> YOUR GOAL
Count every line below that contains "less", then state the total with no other output.

Stored items:
────────────────
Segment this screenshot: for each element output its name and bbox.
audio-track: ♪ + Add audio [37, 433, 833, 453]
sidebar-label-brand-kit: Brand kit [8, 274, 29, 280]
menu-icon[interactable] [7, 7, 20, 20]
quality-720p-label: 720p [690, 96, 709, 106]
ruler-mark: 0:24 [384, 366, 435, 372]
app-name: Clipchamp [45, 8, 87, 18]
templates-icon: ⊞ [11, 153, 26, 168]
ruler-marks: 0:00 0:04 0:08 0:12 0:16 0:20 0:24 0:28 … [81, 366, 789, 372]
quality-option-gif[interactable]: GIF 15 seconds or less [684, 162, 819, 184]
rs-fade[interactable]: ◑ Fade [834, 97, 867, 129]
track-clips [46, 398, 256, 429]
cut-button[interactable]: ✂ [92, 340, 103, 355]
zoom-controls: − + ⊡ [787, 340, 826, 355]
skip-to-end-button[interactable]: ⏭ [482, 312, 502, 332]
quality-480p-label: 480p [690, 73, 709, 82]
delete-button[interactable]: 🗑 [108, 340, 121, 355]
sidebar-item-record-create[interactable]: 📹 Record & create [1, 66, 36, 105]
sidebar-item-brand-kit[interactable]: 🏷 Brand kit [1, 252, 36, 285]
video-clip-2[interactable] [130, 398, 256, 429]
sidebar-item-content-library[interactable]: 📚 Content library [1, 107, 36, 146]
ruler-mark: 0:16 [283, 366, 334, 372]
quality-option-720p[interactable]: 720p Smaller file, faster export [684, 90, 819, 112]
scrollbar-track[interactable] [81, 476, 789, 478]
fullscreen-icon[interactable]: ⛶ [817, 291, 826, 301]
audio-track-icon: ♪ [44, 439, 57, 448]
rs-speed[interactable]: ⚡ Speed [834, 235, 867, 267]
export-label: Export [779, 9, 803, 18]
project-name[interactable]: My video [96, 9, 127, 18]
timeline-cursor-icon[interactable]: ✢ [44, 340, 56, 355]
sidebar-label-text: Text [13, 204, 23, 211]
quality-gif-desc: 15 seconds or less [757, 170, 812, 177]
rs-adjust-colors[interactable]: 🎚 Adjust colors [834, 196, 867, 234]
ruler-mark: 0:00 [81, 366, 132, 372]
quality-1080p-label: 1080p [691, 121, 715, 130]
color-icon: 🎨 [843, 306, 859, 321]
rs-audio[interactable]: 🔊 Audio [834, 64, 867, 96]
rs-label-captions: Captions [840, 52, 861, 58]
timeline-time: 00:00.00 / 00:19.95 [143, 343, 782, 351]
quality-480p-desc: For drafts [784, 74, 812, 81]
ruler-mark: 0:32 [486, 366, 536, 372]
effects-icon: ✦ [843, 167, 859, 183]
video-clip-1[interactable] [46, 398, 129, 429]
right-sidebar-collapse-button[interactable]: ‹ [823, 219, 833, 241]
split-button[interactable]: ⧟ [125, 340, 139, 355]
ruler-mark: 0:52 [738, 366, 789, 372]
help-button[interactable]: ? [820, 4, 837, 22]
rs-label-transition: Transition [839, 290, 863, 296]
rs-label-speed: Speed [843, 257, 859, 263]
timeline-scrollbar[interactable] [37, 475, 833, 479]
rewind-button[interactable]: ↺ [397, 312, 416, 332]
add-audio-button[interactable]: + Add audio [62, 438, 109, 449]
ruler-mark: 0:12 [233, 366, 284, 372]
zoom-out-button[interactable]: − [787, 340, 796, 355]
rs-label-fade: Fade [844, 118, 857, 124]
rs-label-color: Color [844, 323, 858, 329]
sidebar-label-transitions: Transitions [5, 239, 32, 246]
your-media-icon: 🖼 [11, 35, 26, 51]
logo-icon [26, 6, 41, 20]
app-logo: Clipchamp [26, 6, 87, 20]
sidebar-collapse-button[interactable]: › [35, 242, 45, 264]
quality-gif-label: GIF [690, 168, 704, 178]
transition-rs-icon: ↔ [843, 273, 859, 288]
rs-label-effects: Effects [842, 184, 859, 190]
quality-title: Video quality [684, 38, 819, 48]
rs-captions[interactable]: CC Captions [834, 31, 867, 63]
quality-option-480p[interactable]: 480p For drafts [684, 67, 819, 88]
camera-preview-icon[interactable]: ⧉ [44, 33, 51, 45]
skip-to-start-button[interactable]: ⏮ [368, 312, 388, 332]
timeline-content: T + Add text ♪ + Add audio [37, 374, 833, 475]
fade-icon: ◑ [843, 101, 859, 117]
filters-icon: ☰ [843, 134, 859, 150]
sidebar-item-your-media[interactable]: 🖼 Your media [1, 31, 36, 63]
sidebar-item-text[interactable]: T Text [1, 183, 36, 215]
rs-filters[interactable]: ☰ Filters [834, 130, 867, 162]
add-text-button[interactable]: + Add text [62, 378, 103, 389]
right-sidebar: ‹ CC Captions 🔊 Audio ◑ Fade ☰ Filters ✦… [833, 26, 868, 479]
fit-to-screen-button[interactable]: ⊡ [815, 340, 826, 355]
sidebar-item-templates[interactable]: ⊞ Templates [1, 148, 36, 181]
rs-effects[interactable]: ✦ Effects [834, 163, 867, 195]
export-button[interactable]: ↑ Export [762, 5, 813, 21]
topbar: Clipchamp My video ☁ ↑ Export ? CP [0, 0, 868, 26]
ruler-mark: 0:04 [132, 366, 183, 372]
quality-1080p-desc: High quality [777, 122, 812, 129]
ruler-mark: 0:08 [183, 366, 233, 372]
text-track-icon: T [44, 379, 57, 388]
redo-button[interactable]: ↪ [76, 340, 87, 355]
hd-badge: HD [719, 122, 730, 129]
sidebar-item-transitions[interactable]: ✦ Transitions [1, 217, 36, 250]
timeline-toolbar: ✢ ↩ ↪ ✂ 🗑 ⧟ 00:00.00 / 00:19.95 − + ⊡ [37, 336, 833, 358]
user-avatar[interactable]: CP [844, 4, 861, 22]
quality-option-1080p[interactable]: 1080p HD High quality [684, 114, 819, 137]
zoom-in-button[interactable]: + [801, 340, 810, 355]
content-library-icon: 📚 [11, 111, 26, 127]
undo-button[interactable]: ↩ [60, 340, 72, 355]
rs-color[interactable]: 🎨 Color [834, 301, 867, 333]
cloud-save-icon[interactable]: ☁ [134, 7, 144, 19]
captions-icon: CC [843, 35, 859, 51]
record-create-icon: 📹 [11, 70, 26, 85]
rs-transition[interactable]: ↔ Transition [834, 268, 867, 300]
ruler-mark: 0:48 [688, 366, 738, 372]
────────────────
> EXERCISE RESPONSE
2